Set down the entries below exactly, leaving out all images.

[[ INPUT MATERIAL open ]]

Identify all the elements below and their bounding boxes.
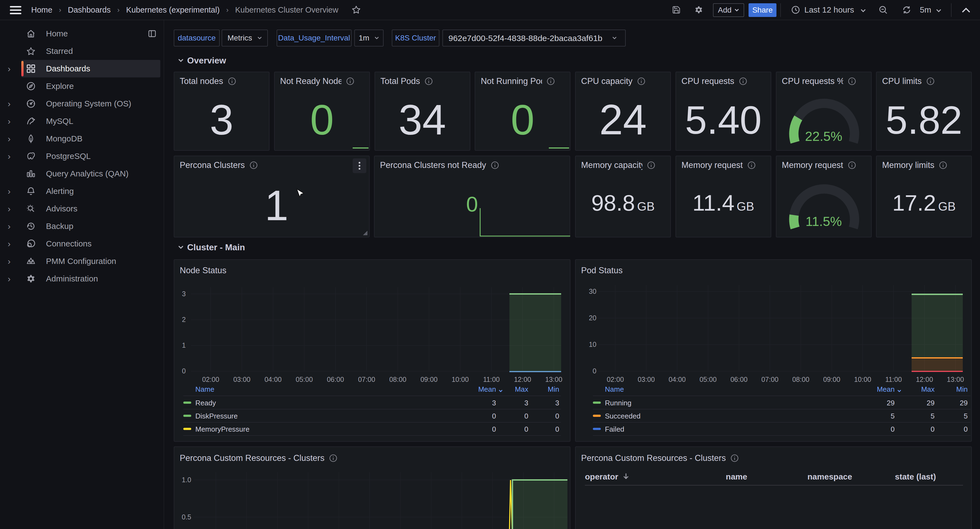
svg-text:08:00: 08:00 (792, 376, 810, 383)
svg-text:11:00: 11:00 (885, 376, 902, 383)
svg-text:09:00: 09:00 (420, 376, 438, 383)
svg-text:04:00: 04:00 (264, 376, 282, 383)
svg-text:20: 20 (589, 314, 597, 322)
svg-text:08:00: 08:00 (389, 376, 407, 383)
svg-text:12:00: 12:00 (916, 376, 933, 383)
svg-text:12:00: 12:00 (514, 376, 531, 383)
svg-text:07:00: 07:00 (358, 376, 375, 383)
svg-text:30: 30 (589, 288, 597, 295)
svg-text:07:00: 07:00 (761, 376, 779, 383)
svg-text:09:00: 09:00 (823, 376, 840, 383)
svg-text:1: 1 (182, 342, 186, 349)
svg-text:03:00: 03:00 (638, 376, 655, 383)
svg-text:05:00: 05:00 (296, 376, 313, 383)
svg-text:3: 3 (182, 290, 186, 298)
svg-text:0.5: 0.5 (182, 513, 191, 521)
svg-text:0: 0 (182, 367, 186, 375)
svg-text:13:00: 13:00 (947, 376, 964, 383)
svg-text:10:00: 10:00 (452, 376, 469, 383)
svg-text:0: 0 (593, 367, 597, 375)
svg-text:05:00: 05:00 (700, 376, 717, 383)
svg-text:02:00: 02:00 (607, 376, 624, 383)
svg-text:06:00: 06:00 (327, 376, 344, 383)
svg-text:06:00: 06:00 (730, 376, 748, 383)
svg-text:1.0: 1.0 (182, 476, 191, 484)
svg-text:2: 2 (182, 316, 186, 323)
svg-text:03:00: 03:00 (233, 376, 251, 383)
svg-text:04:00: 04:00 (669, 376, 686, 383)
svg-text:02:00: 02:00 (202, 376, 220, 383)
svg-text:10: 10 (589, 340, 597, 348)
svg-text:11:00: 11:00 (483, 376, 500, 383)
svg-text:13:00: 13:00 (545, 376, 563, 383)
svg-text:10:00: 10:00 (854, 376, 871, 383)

[[ INPUT MATERIAL closed ]]

[EXERCISE SOLUTION]:
Identify all the elements below and their bounding boxes.
svg-text:08:00: 08:00 (792, 376, 810, 383)
svg-text:11:00: 11:00 (885, 376, 902, 383)
svg-text:09:00: 09:00 (420, 376, 438, 383)
svg-text:04:00: 04:00 (264, 376, 282, 383)
svg-text:20: 20 (589, 314, 597, 322)
svg-text:08:00: 08:00 (389, 376, 407, 383)
svg-text:12:00: 12:00 (916, 376, 933, 383)
svg-text:12:00: 12:00 (514, 376, 531, 383)
svg-text:07:00: 07:00 (358, 376, 375, 383)
svg-text:30: 30 (589, 288, 597, 295)
svg-text:07:00: 07:00 (761, 376, 779, 383)
svg-text:09:00: 09:00 (823, 376, 840, 383)
svg-text:1: 1 (182, 342, 186, 349)
svg-text:03:00: 03:00 (638, 376, 655, 383)
svg-text:05:00: 05:00 (296, 376, 313, 383)
svg-text:3: 3 (182, 290, 186, 298)
svg-text:0.5: 0.5 (182, 513, 191, 521)
svg-text:0: 0 (182, 367, 186, 375)
svg-text:13:00: 13:00 (947, 376, 964, 383)
svg-text:10:00: 10:00 (452, 376, 469, 383)
svg-text:0: 0 (593, 367, 597, 375)
svg-text:05:00: 05:00 (700, 376, 717, 383)
svg-text:02:00: 02:00 (607, 376, 624, 383)
svg-text:06:00: 06:00 (327, 376, 344, 383)
svg-text:06:00: 06:00 (730, 376, 748, 383)
svg-text:1.0: 1.0 (182, 476, 191, 484)
svg-text:2: 2 (182, 316, 186, 323)
svg-text:03:00: 03:00 (233, 376, 251, 383)
svg-text:04:00: 04:00 (669, 376, 686, 383)
svg-text:02:00: 02:00 (202, 376, 220, 383)
svg-text:10: 10 (589, 340, 597, 348)
svg-text:11:00: 11:00 (483, 376, 500, 383)
svg-text:13:00: 13:00 (545, 376, 563, 383)
svg-text:10:00: 10:00 (854, 376, 871, 383)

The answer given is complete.